Seems simple enough to me, too, as my answer yesterday implied. The probability the Earth is that young is close enough to 0 that it doesn’t factor into my utility calculations, so Omega is asking me if I want to save a billion people. Do whatever you have to do to convince him, then save a billion people.
What makes us assume this? I get why in examples where you can see each others’ source code this can be the case, and I do one-box on Newcomb where a similar situation is given, but I don’t see how we can presume that there is this kind of instrumental value. All we know about this person is he is a flat earther, and I don’t see how this corresponds to such efficient lie detection in both directions for both of us.
Obviously if we had a tangible precommitment option that was sufficient when a billion lives were at stake, I would take it.
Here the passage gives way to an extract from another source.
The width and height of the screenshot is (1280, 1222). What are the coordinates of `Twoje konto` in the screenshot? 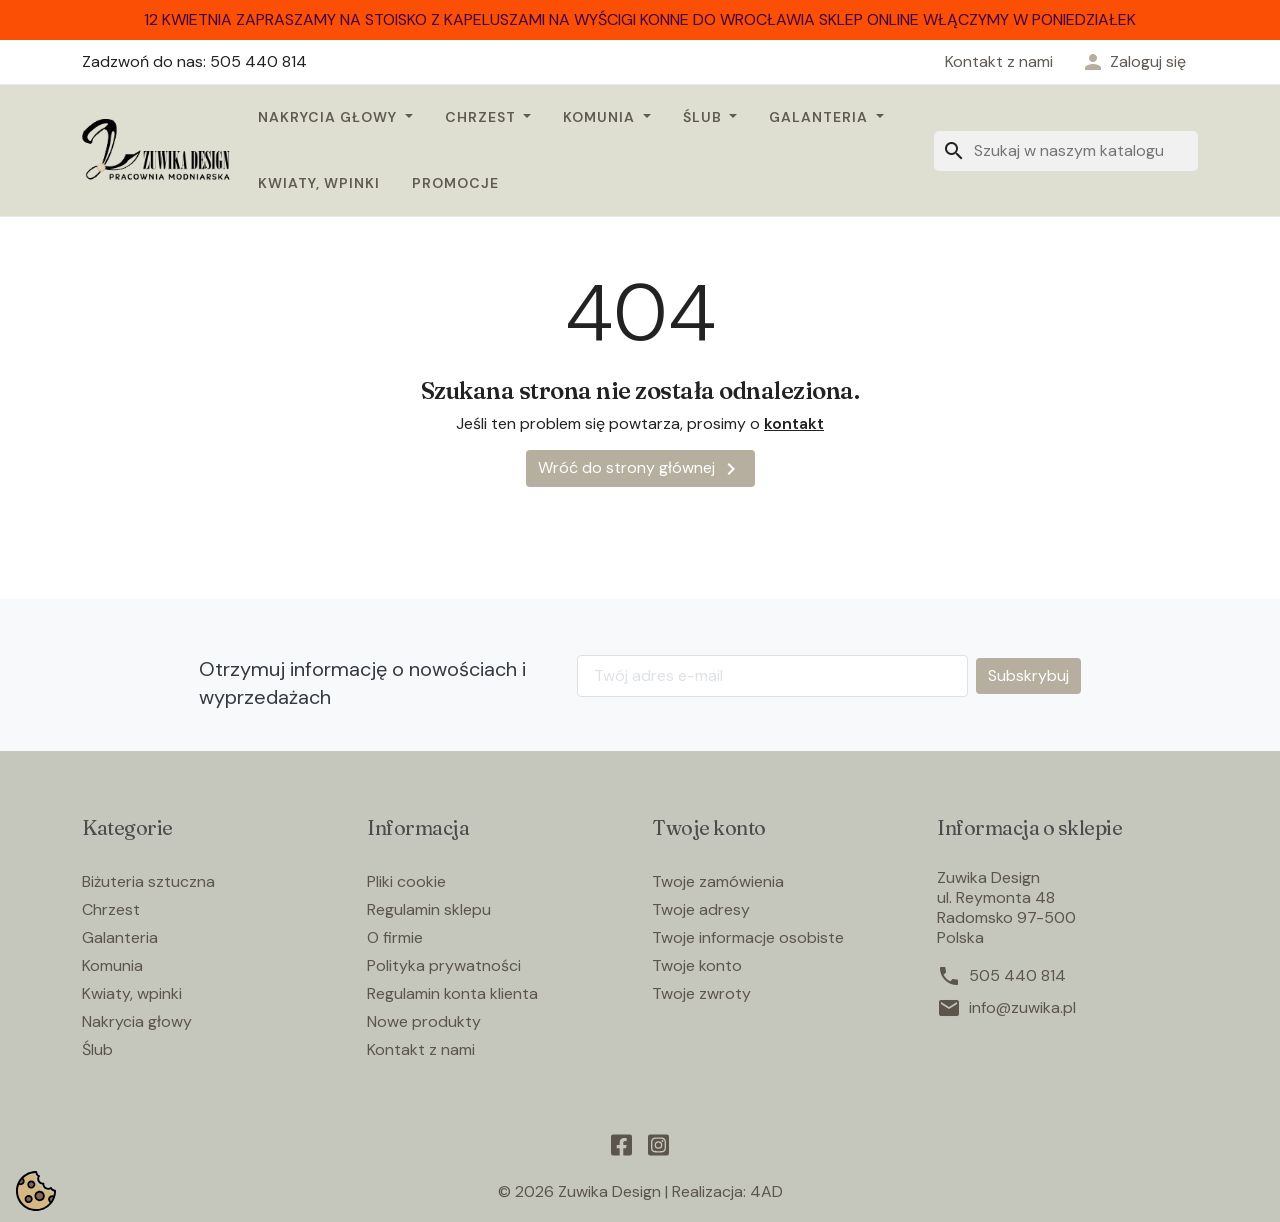 It's located at (697, 965).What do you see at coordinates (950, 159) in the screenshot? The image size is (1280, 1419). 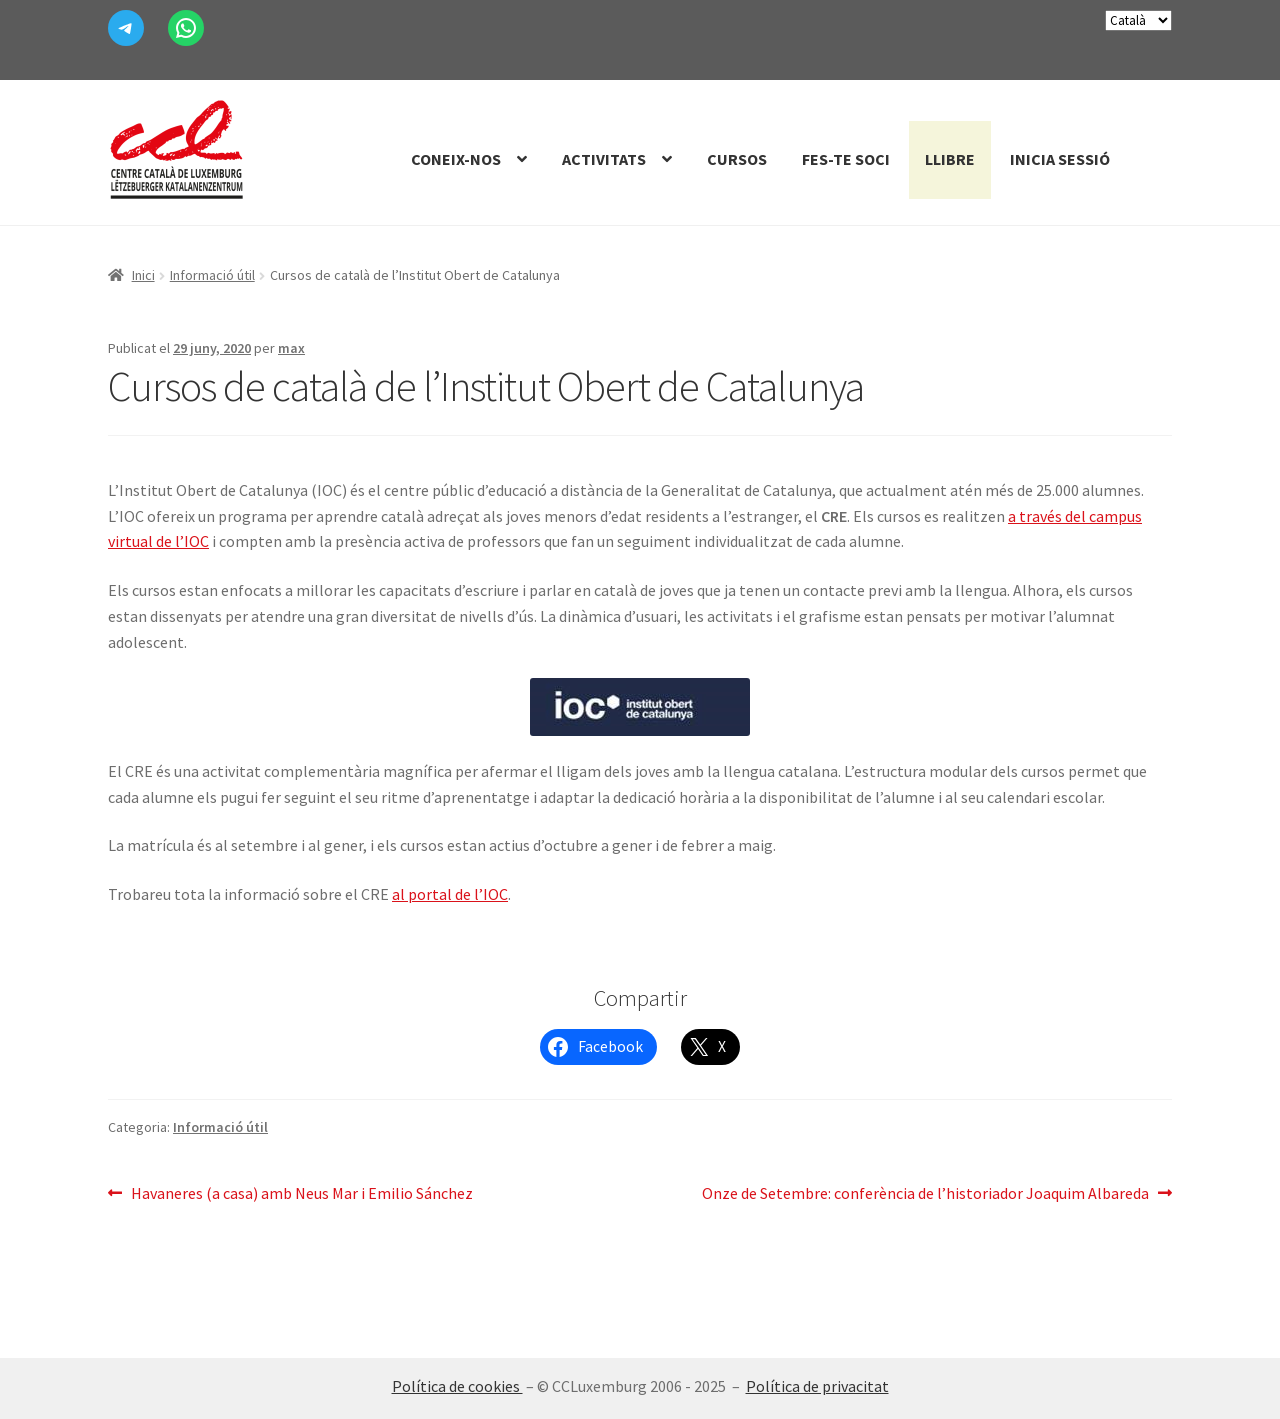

And I agree that if the payoffs were 1 person vs. 2 billion people on both sides, this would be a risk I’d be willing to take. But I don’t see how we can suppose that the correspondance between “he thinks I will choose C if he agrees to choose C, and in fact then chooses C” and “I actually intend to choose C if he agrees to choose C” is not all that high. If the flat Earther in question is the person on whom they based Dr. Cal Lightman I still don’t choose C because I’d feel that even if he believed me he’d probably choose D anyway. Do you think mosthumans are this good at lie detection (I know that I am not), and if so do you have evidence for it?